The president said his government could not interfere in the judicial process, but gave Mr Vardakar his word that he would resolve the matter swiftly with Egyptian constitutional and legal framework once the trial concludes and a verdict is known.

Mr Halawa, the son of a prominent Muslim cleric in Dublin, Sheikh Hussein Halawa, was imprisoned after being detained in a mosque near Ramses Square in Cairo during protests over the removal of elected president Mohammed Mursi in August 2013.

Mr Halawa's lawyer, Darragh Mackin of KRW Law, a human rights law firm based in Belfast, said the latest delay was "horrific".

Speaking on RTÉ's Drivetime, Mr Mackin said that at this stage the grounds for the adjournment are entirely unclear.

He said the big issue seems to be that of a security concern at the prison where Mr Halawa is being held, which he says is unrelated to Mr Halawa's case.

Hearings in the mass trial involving Mr Halawa and 493 others have been adjourned and delayed numerous times over the past four years. The prosecution case ended last month.

No specific evidence was produced relating to Mr Halawa, KRW Law has said.

Along with scores of others he is accused of murders, bombing, possession of firearms and explosives, arson, violence against police and desecration of Al Fatah Mosque.
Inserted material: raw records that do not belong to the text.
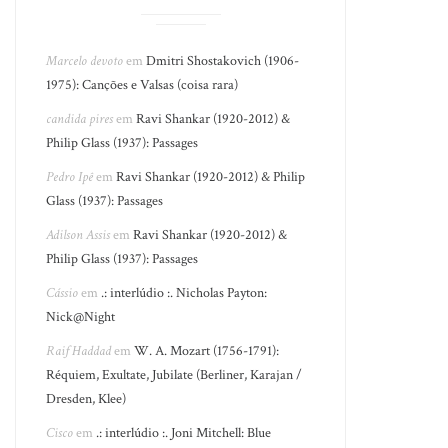
Marcelo devoto
em
Dmitri Shostakovich (1906-
1975): Canções e Valsas (coisa rara)
candida pires
em
Ravi Shankar (1920-2012) &
Philip Glass (1937): Passages
Pedro Ipê
em
Ravi Shankar (1920-2012) & Philip
Glass (1937): Passages
Adilson Assis
em
Ravi Shankar (1920-2012) &
Philip Glass (1937): Passages
Cássio
em
.: interlúdio :. Nicholas Payton:
Nick@Night
Raif Haddad
em
W. A. Mozart (1756-1791):
Réquiem, Exultate, Jubilate (Berliner, Karajan /
Dresden, Klee)
Cisco
em
.: interlúdio :. Joni Mitchell: Blue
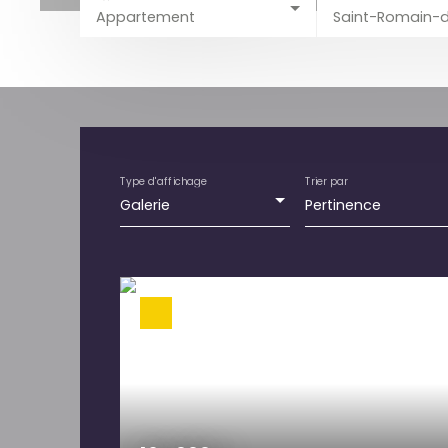
Appartement
Type d'affichage
Trier par
Galerie
Pertinence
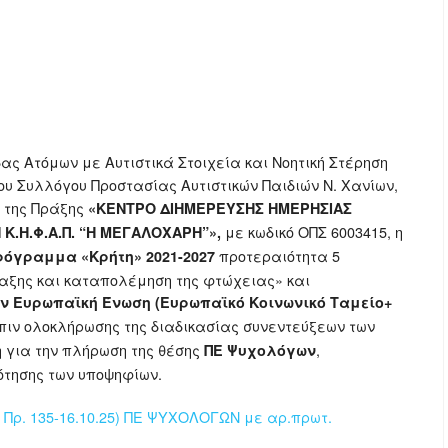
ας Ατόμων με Αυτιστικά Στοιχεία και Νοητική Στέρηση
ου Συλλόγου Προστασίας Αυτιστικών Παιδιών Ν. Χανίων,
ς της Πράξης
«ΚΕΝΤΡΟ ΔΙΗΜΕΡΕΥΣΗΣ ΗΜΕΡΗΣΙΑΣ
με κωδικό ΟΠΣ 6003415, η
 Κ.Η.Φ.Α.Π. “Η ΜΕΓΑΛΟΧΑΡΗ”»,
προτεραιότητα 5
ρόγραμμα «Κρήτη» 2021-2027
ταξης και καταπολέμηση της φτώχειας» και
ν Ευρωπαϊκή Ένωση (Ευρωπαϊκό Κοινωνικό Ταμείο+
όπιν ολοκλήρωσης της διαδικασίας συνεντεύξεων των
 για την πλήρωση της θέσης
,
ΠΕ Ψυχολόγων
ότησης των υποψηφίων.
Πρ. 135-16.10.25) ΠΕ ΨΥΧΟΛΟΓΩΝ με αρ.πρωτ.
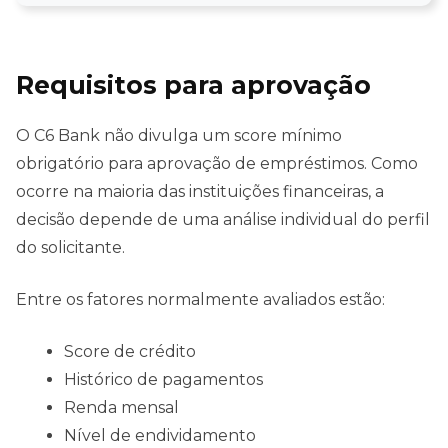
Requisitos para aprovação
O C6 Bank não divulga um score mínimo
obrigatório para aprovação de empréstimos. Como
ocorre na maioria das instituições financeiras, a
decisão depende de uma análise individual do perfil
do solicitante.
Entre os fatores normalmente avaliados estão:
Score de crédito
Histórico de pagamentos
Renda mensal
Nível de endividamento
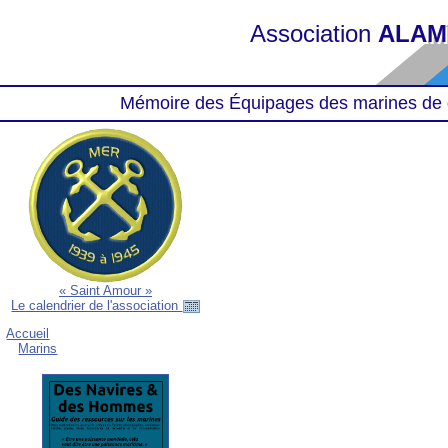
Association
ALAM
Mémoire des Équipages des marines de 
« Saint Amour »
Le calendrier de l'association
Accueil
Marins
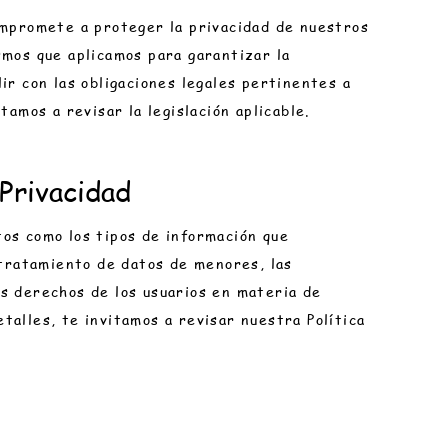
compromete a proteger la privacidad de nuestros
smos que aplicamos para garantizar la
lir con las obligaciones legales pertinentes a
tamos a revisar la legislación aplicable.
 Privacidad
tos como los tipos de información que
l tratamiento de datos de menores, las
os derechos de los usuarios en materia de
talles, te invitamos a revisar nuestra Política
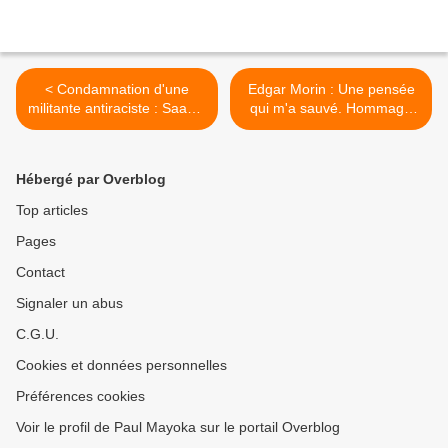
< Condamnation d'une
Edgar Morin : Une pensée
militante antiraciste : Saadia
qui m'a sauvé. Hommage
Mosbah, symbole d’une
personnel à l'humaniste
répression politique et
intégral >
raciale en Tunisie
Hébergé par Overblog
Top articles
Pages
Contact
Signaler un abus
C.G.U.
Cookies et données personnelles
Préférences cookies
Voir le profil de Paul Mayoka sur le portail Overblog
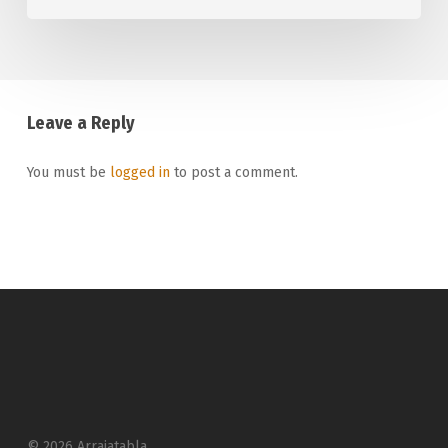
Leave a Reply
You must be
logged in
to post a comment.
© 2026 Arrajatabla.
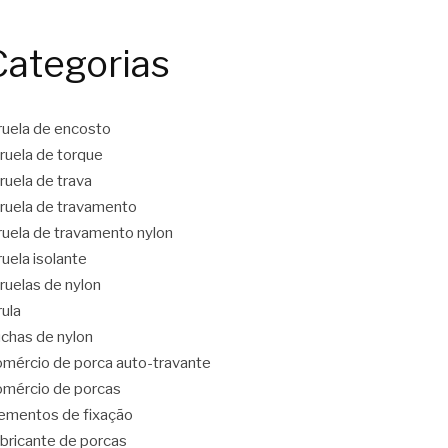
Categorias
ruela de encosto
ruela de torque
ruela de trava
ruela de travamento
ruela de travamento nylon
ruela isolante
ruelas de nylon
rula
chas de nylon
mércio de porca auto-travante
mércio de porcas
ementos de fixação
bricante de porcas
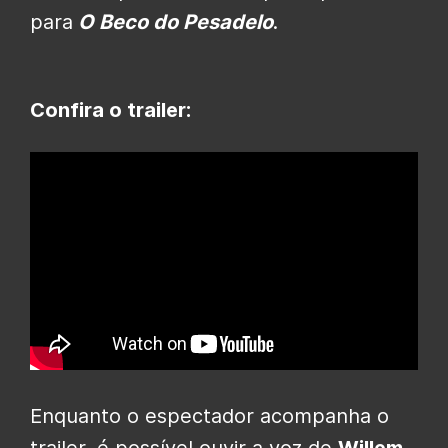
para
O Beco do Pesadelo
.
Confira o trailer:
Enquanto o espectador acompanha o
Mr Halawa's sister Somaia has said: "It is truly upsetting and heart-breaking to constantly keep having our expectations and hopes shattered into a million pieces.

"It is not just Ibrahim's life that is being played around with but also the entire family's life. We would ask that our family are allowed some time to ourselves during this difficult period."

Minister for Foreign Affairs Simon Coveney expressed disappointment and frustration at the news of the adjournment.

In a statement, he said: "I am frustrated at the news that the final hearing in the court case involving Irish citizen Ibrahim Halawa was today deferred.  

"The Irish Ambassador was in court for this morning's proceedings, and our understanding now is that the verdicts in the case will be announced on Monday, 18 September.

"This is very frustrating for Ibrahim Halawa and for his family, who were expecting some definitive news today, and I fully share that sense of disappointment and frustration at yet another delay in this long-running case.

"Nonetheless, we will be continuing to work in support of Ibrahim and his family and doing everything we can to ensure that he is able to return to Ireland as soon as possible once the trial ends."

Fianna Fáil leader Micheál Martin has said it is very worrying that Mr Halawa's trial has continued for so long, describing it as unacceptable.

Speaking on RTÉ's News At One, Mr Martin said he hopes the Taoiseach may be in a position to clarify the situation and that the phone call between Mr Varadkar and the Egyptian president will go ahead today.

He said it is with dismay and disappointment that people are hearing that a verdict in his trial has been postponed for a further three weeks.

"I would hope that the Taoiseach may be in a position to clarify things later today, but that his phone call will go-ahead with President El-Sisi," he said.

"He needs to say that our patience has run out. In my view it is very worrying, that we haven't been in a position to press this case as effectively as one would have thought.

"I don't think anyone would have predicted it would have gone on for so long."